───── Provided data ─────

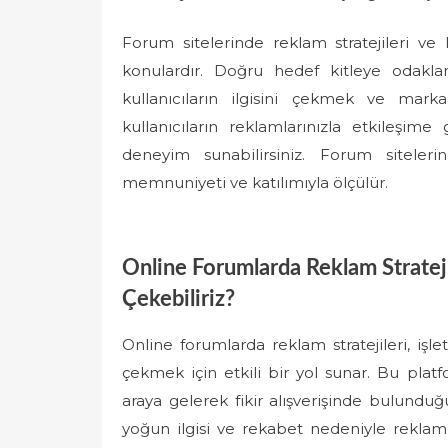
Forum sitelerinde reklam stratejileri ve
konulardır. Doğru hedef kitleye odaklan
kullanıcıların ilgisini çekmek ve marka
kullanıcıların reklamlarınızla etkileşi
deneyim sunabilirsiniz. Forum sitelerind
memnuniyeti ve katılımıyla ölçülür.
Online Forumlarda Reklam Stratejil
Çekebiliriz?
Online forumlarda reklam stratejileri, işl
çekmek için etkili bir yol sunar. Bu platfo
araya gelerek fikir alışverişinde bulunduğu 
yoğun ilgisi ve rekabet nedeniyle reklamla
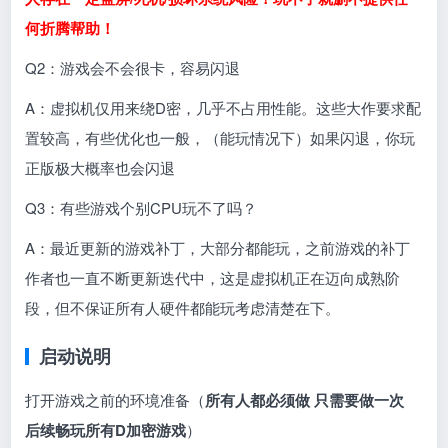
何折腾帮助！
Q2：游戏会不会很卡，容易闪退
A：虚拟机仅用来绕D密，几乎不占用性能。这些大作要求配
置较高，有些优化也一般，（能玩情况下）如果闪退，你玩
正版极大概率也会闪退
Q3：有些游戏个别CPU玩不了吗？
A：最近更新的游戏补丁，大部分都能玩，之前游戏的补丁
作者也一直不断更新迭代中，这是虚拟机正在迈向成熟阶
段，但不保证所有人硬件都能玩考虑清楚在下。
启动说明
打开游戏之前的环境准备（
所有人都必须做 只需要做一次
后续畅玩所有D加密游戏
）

─────
───── Provided data ─────

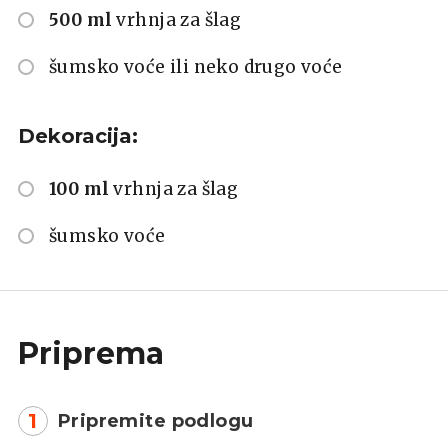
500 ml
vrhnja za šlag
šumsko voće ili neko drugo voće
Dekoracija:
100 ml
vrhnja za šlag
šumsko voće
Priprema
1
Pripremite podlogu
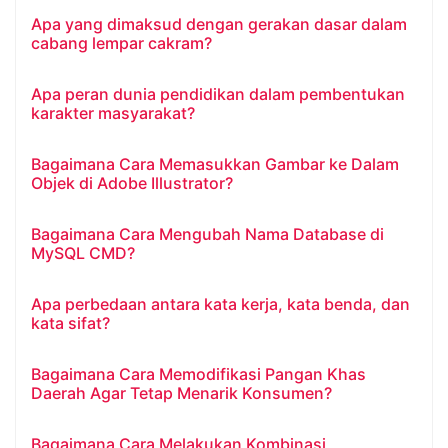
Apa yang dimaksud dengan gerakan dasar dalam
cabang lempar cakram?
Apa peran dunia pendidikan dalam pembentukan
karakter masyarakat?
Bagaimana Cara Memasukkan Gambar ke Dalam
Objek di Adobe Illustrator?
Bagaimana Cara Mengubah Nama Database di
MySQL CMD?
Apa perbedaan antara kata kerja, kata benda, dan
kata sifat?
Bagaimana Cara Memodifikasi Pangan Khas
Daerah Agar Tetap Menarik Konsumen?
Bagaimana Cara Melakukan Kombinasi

─────

Look for the string "Bagaimana" in the entries above. Copy every line that has it.

Bagaimana Cara Memasukkan Gambar ke Dalam
Bagaimana Cara Mengubah Nama Database di
Bagaimana Cara Memodifikasi Pangan Khas
Bagaimana Cara Melakukan Kombinasi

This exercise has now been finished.